Collected data:
________________________
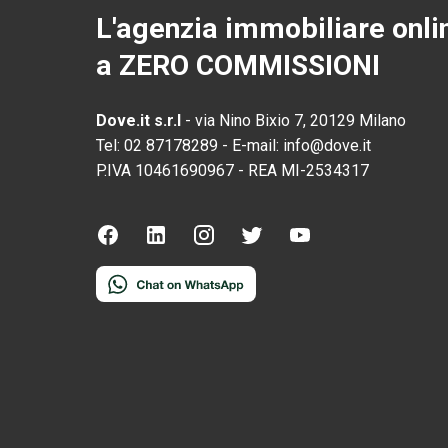
L'agenzia immobiliare onli
a ZERO COMMISSIONI
Dove.it s.r.l
-
via Nino Bixio 7, 20129 Milano
Tel:
02 87178289
-
E-mail:
info@dove.it
P.IVA
10461690967
-
REA
MI-2534317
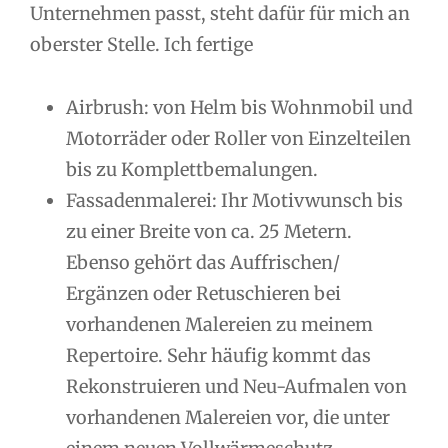
Unternehmen passt, steht dafür für mich an
oberster Stelle. Ich fertige
Airbrush: von Helm bis Wohnmobil und
Motorräder oder Roller von Einzelteilen
bis zu Komplettbemalungen.
Fassadenmalerei: Ihr Motivwunsch bis
zu einer Breite von ca. 25 Metern.
Ebenso gehört das Auffrischen/
Ergänzen oder Retuschieren bei
vorhandenen Malereien zu meinem
Repertoire. Sehr häufig kommt das
Rekonstruieren und Neu-Aufmalen von
vorhandenen Malereien vor, die unter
________________________
▶ [Required action]: For this exercise, return every line from the data that holds the string "oder".

▶ [Output of the task]:
Motorräder oder Roller von Einzelteilen
Ergänzen oder Retuschieren bei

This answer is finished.